There are people who will tell you that its okay to feed Mazuri every day. Most of us here agree that two or three times a week is quite enough.

Mixing hay in is not redundant and it would be very good for them. I recommend orchard grass hay and bermuda grass hay. Finely chop it with scissors or blend it in a food processor and then sprinkle it on top. You can even let your chopped up hay rehydrate in a bowl of water if you like.

If you can't grow or find your own greens and leaves over winter, there is nothing wrong with using grocery store foods. Just use the right ones, a variety, and mixing the chopped greens with Mazuri and/or chopped grass hay helps tremendously. Here are some links for good "sprinkle on top" grocery store green improvers.
http://www.tortoisesupply.com/HerbalHay
http://www.tortoisesupply.com/salad-style-food-topper/

And here is a thread for feeding sulcatas: http://www.tortoiseforum.org/thread-76744.html


----------



## NicoleB26 (Nov 28, 2013)

Thanks for the info! I will definitely put it to good use!


----------



## edwardbo (Nov 28, 2013)

tom , your patience amazes me .you expert you.


----------



## BrinnANDTorts (Nov 28, 2013)

Most people on this forum do feed their torts grocery store bought greens. you can go to wal mart and get them or you can go to an organic food store like the whole foods market to get them, But there isn't any thing wrong with it 
All mine right now are getting store bought. I was them before feeding, you could also try Zoomed grassland or forest Tortoise food. I like it better than mazuri, and you can find it online at Amazon or lots of places for cheap or at petsmart or petco


----------



## NicoleB26 (Nov 28, 2013)

I have tried zoomed grassland in the past for my redfoots and they wouldn't touch it. They love the mazari though. I'm going to get the hays Tom recommended and use them with mazuri and grocery store greens. Thanks!


----------



## diamondbp (Nov 28, 2013)

Has anyone ever seen a tortoise raised on mazuri alone?? I'm curious now that we are on this topic. 

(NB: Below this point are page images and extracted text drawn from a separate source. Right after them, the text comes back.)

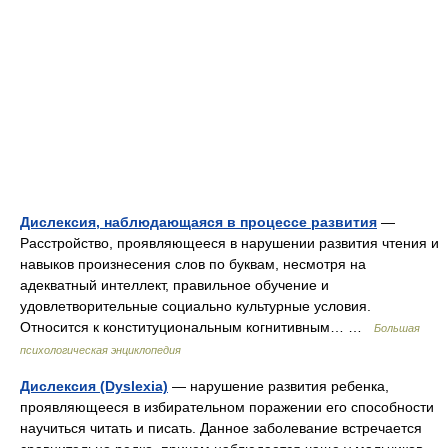
Дислексия, наблюдающаяся в процессе развития
—
Расстройство, проявляющееся в нарушении развития чтения и
навыков произнесения слов по буквам, несмотря на
адекватный интеллект, правильное обучение и
удовлетворительные социально культурные условия.
Относится к конституциональным когнитивным… …
Большая
психологическая энциклопедия
Дислексия (Dyslexia)
— нарушение развития ребенка,
проявляющееся в избирательном поражении его способности
научиться читать и писать. Данное заболевание встречается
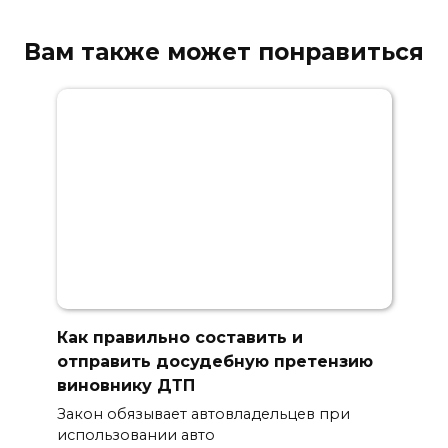
Вам также может понравиться
Как правильно составить и
отправить досудебную претензию
виновнику ДТП
Закон обязывает автовладельцев при
использовании авто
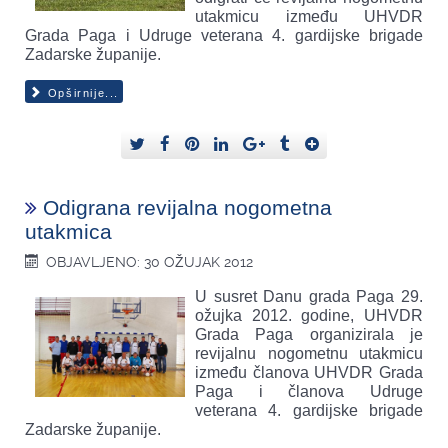
utakmicu između UHVDR
Grada Paga i Udruge veterana 4. gardijske brigade
Zadarske županije.
Opširnije...
Odigrana revijalna nogometna
utakmica
OBJAVLJENO: 30 OŽUJAK 2012
U susret Danu grada Paga 29.
ožujka 2012. godine, UHVDR
Grada Paga organizirala je
revijalnu nogometnu utakmicu
između članova UHVDR Grada
Paga i članova Udruge
veterana 4. gardijske brigade
Zadarske županije.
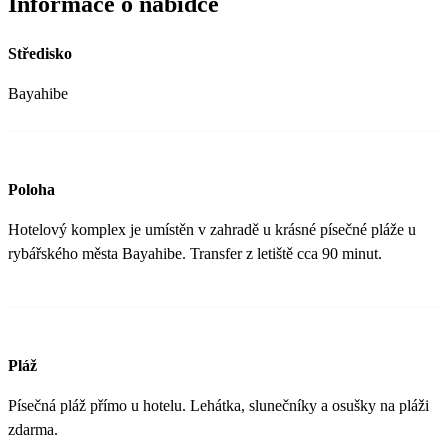
Informace o nabídce
Středisko
Bayahibe
Poloha
Hotelový komplex je umístěn v zahradě u krásné písečné pláže u
rybářského města Bayahibe. Transfer z letiště cca 90 minut.
Pláž
Písečná pláž přímo u hotelu. Lehátka, slunečníky a osušky na pláži
zdarma.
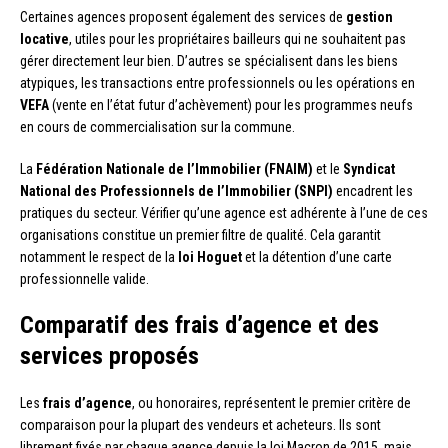
Certaines agences proposent également des services de
gestion
locative
, utiles pour les propriétaires bailleurs qui ne souhaitent pas
gérer directement leur bien. D’autres se spécialisent dans les biens
atypiques, les transactions entre professionnels ou les opérations en
VEFA
(vente en l’état futur d’achèvement) pour les programmes neufs
en cours de commercialisation sur la commune.
La
Fédération Nationale de l’Immobilier (FNAIM)
et le
Syndicat
National des Professionnels de l’Immobilier (SNPI)
encadrent les
pratiques du secteur. Vérifier qu’une agence est adhérente à l’une de ces
organisations constitue un premier filtre de qualité. Cela garantit
notamment le respect de la
loi Hoguet
et la détention d’une carte
professionnelle valide.
Comparatif des frais d’agence et des
services proposés
Les
frais d’agence
, ou honoraires, représentent le premier critère de
comparaison pour la plupart des vendeurs et acheteurs. Ils sont
librement fixés par chaque agence depuis la loi Macron de 2015, mais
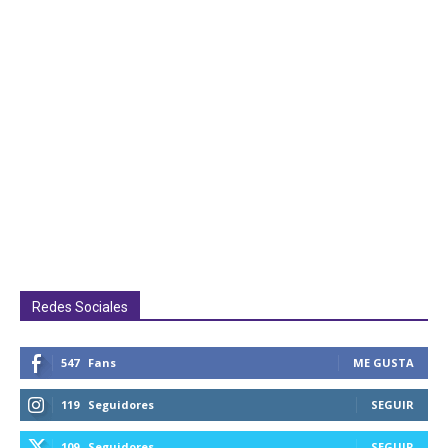
Redes Sociales
547
Fans
ME GUSTA
119
Seguidores
SEGUIR
109
Seguidores
SEGUIR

I feed mine mazuri on a 3day rotation but its always along size other foods on the days that they have it.


----------



## Tom (Nov 28, 2013)

I believe Ed Pirog has done this, but he was always just too grumpy to share the results. I met him in person this year at the TTPG. He is actually a really nice guy in person, and he's got a lot of experience. I enjoyed speaking with him. He might still be a member here. If you are able to contact him please share whatever you learn.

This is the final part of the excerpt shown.